Além disso, de acordo com Morato, sendo uma taxa e não um imposto, a TIP teria que seguir o princípio de ser divísivel por quem se beneficia do serviço. ‘‘Se a pessoa não tem uma propriedade, não é inquilina ou, por algum motivo não tem energia elétrica em casa, mas anda nas ruas, está usufruindo da iluminação e, portanto, deveria pagar por ela’’, explicou.
Assim, segundo ele, a taxa deveria ser calculada dividindo-se a conta mensal – no caso de Londrina, cerca de R$ 430 mil – por toda a população. ‘‘Em Londrina, daria menos de R$1,00 para cada habitante’’, explicou.
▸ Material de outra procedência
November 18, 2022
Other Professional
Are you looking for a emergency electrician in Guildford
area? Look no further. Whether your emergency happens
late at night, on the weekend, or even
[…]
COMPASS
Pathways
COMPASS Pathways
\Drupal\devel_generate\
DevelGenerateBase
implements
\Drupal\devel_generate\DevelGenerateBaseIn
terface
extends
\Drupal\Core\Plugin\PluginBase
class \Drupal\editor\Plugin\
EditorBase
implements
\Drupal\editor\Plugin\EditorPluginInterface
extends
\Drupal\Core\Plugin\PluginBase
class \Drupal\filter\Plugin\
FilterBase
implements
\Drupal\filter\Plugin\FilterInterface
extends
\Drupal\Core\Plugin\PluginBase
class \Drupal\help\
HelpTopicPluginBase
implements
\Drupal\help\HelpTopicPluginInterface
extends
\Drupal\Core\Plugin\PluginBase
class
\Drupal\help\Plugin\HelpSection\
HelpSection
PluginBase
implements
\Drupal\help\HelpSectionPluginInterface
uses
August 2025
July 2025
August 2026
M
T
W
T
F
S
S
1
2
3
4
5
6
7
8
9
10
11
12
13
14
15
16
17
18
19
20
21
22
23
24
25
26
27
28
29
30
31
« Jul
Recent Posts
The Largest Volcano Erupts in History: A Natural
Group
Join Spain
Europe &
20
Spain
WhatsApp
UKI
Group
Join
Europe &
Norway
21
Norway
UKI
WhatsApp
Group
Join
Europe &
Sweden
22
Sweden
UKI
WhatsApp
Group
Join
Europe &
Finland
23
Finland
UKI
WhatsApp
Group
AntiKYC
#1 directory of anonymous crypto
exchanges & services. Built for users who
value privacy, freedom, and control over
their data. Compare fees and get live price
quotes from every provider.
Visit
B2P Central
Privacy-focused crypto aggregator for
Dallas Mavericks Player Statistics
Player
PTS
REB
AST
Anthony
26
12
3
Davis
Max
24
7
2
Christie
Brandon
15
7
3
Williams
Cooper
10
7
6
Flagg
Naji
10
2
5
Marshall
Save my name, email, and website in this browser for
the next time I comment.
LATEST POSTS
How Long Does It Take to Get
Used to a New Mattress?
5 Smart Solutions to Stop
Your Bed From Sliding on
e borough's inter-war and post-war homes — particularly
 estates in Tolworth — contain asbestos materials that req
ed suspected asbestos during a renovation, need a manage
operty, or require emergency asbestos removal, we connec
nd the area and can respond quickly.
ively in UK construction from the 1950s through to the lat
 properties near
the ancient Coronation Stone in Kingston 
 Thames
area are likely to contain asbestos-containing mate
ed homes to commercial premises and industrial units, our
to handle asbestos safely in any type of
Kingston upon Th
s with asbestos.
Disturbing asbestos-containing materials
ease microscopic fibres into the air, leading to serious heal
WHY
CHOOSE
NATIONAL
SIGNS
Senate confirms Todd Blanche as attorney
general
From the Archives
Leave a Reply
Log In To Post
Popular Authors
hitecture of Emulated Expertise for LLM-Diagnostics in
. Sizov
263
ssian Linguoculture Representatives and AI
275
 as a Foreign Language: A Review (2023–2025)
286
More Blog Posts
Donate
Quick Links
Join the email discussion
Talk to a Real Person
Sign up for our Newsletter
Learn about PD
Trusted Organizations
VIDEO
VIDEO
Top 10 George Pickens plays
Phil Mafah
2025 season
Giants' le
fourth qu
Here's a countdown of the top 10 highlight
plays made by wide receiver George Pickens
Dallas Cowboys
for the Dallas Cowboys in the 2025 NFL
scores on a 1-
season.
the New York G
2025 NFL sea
O princípio atual, de acordo com Morato, onera demais alguns casos, como os prédios residenciais, que pagam muito alto por um pequeno espaço iluminado.
Para Morato, o consumidor que se sentir lesado pode e deve entrar na Justiça exigindo seus direitos. ‘‘Hoje, grande parte das decisões são favoráveis ao consumidor’’, disse. (T.E.)